◆ ASSIGNED TASK: Print the data below exactly, but only the lines from the one containing "Encontrado en 2025." down to the one containing "Đèn tia cực", inclusive.

────────────────

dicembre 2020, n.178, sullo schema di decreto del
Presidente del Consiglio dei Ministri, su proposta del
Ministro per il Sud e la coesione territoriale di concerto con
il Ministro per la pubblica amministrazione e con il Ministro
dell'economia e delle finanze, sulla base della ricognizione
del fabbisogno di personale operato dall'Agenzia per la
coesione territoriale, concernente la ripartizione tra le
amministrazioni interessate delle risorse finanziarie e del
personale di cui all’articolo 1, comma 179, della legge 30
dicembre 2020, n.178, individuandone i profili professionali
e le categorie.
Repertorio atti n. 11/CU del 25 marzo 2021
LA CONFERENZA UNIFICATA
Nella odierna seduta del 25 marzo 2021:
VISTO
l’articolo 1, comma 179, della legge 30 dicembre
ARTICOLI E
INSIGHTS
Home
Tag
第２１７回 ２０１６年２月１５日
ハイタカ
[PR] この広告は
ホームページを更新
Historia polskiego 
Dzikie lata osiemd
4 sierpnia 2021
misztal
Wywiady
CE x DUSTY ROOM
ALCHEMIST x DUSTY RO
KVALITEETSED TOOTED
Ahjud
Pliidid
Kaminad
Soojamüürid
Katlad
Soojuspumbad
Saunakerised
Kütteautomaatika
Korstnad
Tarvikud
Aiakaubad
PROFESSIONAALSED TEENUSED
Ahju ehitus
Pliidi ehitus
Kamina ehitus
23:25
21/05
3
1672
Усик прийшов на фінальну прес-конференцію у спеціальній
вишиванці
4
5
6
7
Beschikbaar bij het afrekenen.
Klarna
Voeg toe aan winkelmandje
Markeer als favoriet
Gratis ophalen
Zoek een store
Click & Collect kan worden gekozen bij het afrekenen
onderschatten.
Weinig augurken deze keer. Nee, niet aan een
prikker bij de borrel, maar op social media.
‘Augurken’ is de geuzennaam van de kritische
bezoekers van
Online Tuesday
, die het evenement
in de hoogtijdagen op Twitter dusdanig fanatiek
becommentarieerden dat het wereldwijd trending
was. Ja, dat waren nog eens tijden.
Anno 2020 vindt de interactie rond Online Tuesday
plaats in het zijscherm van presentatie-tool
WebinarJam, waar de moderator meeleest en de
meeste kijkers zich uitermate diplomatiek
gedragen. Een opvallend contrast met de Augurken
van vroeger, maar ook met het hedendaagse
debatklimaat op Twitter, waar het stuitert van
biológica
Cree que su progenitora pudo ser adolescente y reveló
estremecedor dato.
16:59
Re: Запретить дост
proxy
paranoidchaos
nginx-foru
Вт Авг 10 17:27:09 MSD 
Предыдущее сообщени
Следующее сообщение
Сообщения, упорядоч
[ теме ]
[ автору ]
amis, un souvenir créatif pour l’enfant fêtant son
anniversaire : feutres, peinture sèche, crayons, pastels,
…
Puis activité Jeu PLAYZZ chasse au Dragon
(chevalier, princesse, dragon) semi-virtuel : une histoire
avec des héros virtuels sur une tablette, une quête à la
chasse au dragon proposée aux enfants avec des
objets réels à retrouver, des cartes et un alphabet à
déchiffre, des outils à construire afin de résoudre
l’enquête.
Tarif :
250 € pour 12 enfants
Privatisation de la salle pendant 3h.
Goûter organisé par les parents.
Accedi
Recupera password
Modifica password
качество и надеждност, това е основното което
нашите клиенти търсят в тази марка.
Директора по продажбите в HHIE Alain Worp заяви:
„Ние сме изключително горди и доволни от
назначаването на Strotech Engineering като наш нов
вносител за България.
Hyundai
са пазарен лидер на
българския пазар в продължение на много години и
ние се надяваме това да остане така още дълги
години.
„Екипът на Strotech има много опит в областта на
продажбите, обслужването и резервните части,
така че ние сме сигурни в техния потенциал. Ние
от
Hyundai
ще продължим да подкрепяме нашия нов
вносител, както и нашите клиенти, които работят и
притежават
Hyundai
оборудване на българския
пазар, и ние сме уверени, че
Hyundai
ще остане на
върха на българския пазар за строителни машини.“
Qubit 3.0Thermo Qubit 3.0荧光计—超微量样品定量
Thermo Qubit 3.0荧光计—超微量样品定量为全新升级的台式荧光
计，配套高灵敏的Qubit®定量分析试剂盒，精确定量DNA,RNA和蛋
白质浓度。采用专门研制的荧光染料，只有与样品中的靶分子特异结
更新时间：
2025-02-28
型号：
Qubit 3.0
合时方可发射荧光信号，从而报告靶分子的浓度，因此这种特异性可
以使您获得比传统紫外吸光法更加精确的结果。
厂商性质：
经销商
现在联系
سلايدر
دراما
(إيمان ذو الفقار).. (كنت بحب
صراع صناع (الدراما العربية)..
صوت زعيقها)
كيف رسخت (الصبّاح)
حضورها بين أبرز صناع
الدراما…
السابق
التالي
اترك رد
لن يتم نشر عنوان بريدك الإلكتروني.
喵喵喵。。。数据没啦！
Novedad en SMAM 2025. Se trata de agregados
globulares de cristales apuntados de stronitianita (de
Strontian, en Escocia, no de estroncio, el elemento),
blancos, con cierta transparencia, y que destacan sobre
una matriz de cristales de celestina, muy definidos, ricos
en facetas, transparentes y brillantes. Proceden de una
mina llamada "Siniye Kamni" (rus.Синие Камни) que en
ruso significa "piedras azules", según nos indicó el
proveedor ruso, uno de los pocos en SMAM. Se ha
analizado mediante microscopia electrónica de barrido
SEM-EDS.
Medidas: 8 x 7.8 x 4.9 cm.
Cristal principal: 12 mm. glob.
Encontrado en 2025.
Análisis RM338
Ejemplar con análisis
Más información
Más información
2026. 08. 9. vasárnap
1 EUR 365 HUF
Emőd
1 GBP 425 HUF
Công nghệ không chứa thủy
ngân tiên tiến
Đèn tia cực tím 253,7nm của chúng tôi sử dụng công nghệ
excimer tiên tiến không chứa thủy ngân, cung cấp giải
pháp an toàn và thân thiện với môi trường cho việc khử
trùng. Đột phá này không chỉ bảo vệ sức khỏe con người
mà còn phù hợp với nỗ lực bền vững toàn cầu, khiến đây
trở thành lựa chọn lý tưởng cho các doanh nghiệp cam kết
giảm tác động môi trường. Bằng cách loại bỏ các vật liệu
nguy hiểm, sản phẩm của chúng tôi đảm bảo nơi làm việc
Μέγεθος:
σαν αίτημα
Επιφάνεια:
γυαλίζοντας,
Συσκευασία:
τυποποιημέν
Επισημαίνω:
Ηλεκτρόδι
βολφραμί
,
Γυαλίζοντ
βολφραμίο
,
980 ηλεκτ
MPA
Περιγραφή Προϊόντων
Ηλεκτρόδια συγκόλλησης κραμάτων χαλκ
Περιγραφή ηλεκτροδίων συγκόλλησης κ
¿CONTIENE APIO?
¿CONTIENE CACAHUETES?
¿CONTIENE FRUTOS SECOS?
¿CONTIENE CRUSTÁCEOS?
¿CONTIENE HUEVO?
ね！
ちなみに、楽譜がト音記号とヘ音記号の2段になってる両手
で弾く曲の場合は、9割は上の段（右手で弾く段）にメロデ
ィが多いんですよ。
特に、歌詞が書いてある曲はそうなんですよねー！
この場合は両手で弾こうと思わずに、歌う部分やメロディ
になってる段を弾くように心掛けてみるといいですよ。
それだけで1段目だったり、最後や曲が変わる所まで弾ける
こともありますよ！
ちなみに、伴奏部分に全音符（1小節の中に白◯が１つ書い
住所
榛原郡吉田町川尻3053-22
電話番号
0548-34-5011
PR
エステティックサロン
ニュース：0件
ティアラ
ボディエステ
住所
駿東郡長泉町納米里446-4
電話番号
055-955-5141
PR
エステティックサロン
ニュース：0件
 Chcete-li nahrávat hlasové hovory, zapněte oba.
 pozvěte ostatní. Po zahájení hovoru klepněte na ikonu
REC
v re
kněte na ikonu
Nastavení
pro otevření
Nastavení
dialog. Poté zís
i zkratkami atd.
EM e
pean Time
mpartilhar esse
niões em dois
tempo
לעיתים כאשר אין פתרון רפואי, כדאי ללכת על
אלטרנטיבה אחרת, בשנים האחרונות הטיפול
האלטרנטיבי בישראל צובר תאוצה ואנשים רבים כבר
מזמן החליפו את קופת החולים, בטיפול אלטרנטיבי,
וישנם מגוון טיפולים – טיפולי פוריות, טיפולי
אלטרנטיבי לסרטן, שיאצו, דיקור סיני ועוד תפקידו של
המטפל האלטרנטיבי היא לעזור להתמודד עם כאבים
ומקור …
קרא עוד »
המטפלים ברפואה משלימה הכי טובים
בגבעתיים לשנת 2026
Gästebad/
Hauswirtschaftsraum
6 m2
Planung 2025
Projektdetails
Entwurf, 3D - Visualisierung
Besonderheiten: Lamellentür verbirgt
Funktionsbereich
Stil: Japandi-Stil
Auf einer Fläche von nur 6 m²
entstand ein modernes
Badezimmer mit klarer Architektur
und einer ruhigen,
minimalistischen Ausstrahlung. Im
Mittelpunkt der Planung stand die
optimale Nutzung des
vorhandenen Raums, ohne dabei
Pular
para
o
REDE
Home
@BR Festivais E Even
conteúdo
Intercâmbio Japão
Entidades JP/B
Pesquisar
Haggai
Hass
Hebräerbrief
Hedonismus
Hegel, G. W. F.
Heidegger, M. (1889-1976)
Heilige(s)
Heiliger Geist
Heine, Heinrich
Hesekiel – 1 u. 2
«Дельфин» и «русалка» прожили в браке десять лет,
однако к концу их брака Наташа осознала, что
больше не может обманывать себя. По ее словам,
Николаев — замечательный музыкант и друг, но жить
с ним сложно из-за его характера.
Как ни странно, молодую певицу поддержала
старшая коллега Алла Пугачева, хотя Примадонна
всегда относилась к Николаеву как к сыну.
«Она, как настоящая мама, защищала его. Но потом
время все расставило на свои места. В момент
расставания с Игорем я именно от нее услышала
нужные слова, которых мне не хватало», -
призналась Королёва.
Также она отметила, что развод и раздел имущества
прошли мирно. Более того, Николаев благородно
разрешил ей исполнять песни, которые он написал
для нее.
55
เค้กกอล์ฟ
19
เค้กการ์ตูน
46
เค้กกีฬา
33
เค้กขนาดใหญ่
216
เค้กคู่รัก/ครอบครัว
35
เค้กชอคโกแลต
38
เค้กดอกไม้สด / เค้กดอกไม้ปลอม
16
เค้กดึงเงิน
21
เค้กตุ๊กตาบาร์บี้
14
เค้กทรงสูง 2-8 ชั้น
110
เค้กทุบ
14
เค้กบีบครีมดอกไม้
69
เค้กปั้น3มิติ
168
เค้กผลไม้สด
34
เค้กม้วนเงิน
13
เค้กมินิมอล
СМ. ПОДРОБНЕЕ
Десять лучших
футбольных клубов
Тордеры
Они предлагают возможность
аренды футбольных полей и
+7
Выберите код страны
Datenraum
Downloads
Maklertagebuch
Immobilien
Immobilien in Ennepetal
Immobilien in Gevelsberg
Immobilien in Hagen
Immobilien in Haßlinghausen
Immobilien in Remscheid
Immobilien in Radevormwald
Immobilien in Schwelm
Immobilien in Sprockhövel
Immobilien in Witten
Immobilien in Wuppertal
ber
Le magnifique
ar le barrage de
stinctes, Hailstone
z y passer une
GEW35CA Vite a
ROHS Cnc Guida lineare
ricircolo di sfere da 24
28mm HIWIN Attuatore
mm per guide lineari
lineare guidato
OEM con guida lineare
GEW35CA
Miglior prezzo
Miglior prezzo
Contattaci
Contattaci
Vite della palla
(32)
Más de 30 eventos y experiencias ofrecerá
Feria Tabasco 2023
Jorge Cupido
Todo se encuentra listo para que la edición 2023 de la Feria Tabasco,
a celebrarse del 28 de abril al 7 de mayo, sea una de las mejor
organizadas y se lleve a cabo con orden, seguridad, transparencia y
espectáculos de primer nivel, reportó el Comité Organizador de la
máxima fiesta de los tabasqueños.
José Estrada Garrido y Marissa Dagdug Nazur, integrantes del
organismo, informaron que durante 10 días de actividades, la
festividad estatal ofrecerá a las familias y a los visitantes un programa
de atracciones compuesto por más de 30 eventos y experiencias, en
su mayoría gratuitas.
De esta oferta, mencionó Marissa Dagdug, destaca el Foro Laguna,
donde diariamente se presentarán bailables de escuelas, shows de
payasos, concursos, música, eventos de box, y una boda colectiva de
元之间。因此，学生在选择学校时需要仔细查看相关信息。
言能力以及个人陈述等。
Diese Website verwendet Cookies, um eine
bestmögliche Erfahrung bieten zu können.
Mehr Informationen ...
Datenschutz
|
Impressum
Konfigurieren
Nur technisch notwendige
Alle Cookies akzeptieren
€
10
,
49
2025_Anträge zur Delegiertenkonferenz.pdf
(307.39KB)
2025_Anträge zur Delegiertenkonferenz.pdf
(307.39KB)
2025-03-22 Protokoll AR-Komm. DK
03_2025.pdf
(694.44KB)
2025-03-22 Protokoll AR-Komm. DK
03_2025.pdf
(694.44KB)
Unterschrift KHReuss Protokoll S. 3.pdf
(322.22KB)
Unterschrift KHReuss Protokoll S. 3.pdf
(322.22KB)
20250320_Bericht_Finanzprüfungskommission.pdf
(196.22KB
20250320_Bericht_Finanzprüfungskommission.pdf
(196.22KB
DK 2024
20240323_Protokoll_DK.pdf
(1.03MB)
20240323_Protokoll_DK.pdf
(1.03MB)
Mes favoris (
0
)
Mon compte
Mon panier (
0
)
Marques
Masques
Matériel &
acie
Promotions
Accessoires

────────────────

◆ RESULT OF THIS EXERCISE:
Encontrado en 2025.
Análisis RM338
Ejemplar con análisis
Más información
Más información
2026. 08. 9. vasárnap
1 EUR 365 HUF
Emőd
1 GBP 425 HUF
Công nghệ không chứa thủy
ngân tiên tiến
Đèn tia cực tím 253,7nm của chúng tôi sử dụng công nghệ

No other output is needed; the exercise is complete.